Omit all pictures. Quote the lines from the one with "結為主。如果該函式庫有在Ubuntu官方的軟體源中，就會使用" through the end of the listing below, exactly as they appear.

#### THE DATA:
——
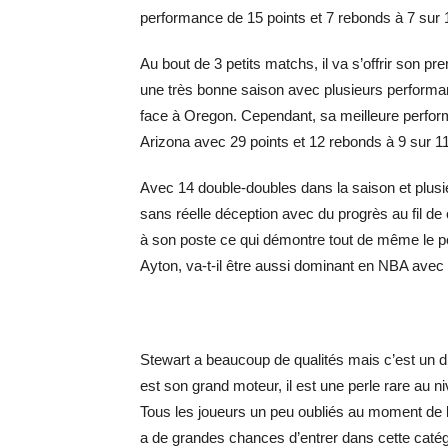
performance de 15 points et 7 rebonds à 7 sur 1
Au bout de 3 petits matchs, il va s’offrir son p
une très bonne saison avec plusieurs perform
face à Oregon. Cependant, sa meilleure perform
Arizona avec 29 points et 12 rebonds à 9 sur 11
Avec 14 double-doubles dans la saison et plusie
sans réelle déception avec du progrès au fil d
à son poste ce qui démontre tout de même le po
Ayton, va-t-il être aussi dominant en NBA avec
Stewart a beaucoup de qualités mais c’est un dia
est son grand moteur, il est une perle rare au n
Tous les joueurs un peu oubliés au moment de la
a de grandes chances d’entrer dans cette catég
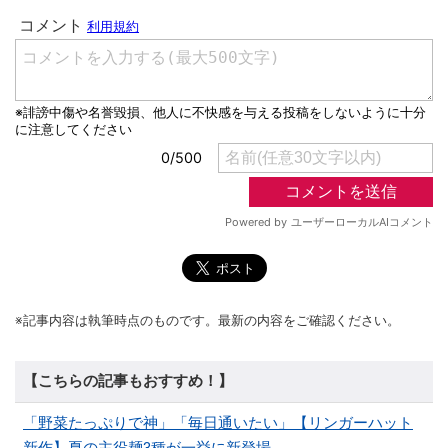
※記事内容は執筆時点のものです。最新の内容をご確認ください。
【こちらの記事もおすすめ！】
「野菜たっぷりで神」「毎日通いたい」【リンガーハット
新作】夏の主役麺3種が一挙に新登場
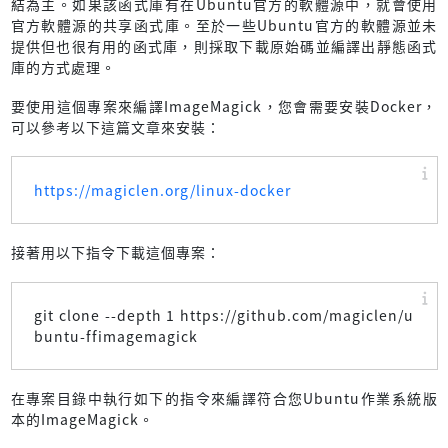
結為主。如果該函式庫有在Ubuntu官方的軟體源中，就會使用
官方軟體源的共享函式庫。至於一些Ubuntu官方的軟體源並未
提供但也很有用的函式庫，則採取下載原始碼並編譯出靜態函式
庫的方式處理。
要使用這個專案來編譯ImageMagick，您會需要安裝Docker，
可以參考以下這篇文章來安裝：
https://magiclen.org/linux-docker
接著用以下指令下載這個專案：
git clone --depth 1 https://github.com/magiclen/u
buntu-ffimagemagick
在專案目錄中執行如下的指令來編譯符合您Ubuntu作業系統版
本的ImageMagick。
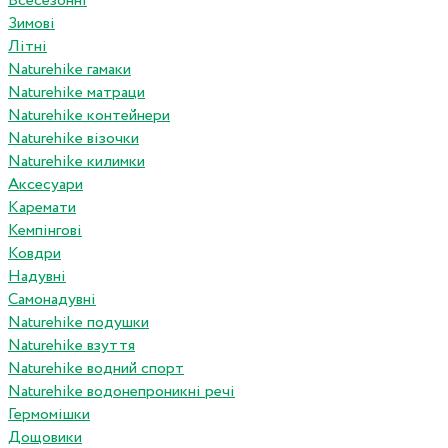
Всесезонні
Зимові
Літні
Naturehike гамаки
Naturehike матраци
Naturehike контейнери
Naturehike візочки
Naturehike килимки
Аксесуари
Каремати
Кемпінгові
Ковдри
Надувні
Самонадувні
Naturehike подушки
Naturehike взуття
Naturehike водний спорт
Naturehike водонепроникні речі
Гермомішки
Дощовики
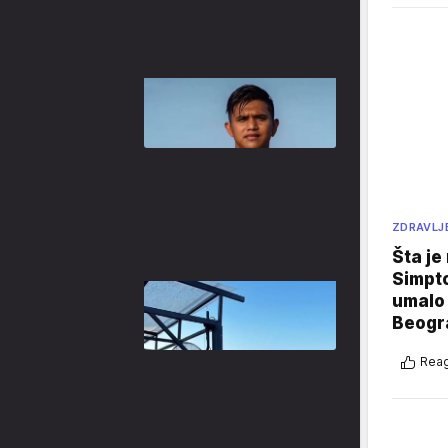
ZDRAVLJ
Šta je
Simpto
umalo 
Beogr
Reag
——
#### SOLUTION:
結為主。如果該函式庫有在Ubuntu官方的軟體源中，就會使用
官方軟體源的共享函式庫。至於一些Ubuntu官方的軟體源並未
提供但也很有用的函式庫，則採取下載原始碼並編譯出靜態函式
庫的方式處理。
要使用這個專案來編譯ImageMagick，您會需要安裝Docker，
可以參考以下這篇文章來安裝：
https://magiclen.org/linux-docker
接著用以下指令下載這個專案：
git clone --depth 1 https://github.com/magiclen/u
buntu-ffimagemagick
在專案目錄中執行如下的指令來編譯符合您Ubuntu作業系統版
本的ImageMagick。
Всесезонні
Зимові
Літні
Naturehike гамаки
Naturehike матраци
Naturehike контейнери
Naturehike візочки
Naturehike килимки
Аксесуари
Каремати
Кемпінгові
Ковдри
Надувні
Самонадувні
Naturehike подушки
Naturehike взуття
Naturehike водний спорт
Naturehike водонепроникні речі
Гермомішки
Дощовики
ZDRAVLJ
Šta je
Simpto
umalo 
Beogr
Reag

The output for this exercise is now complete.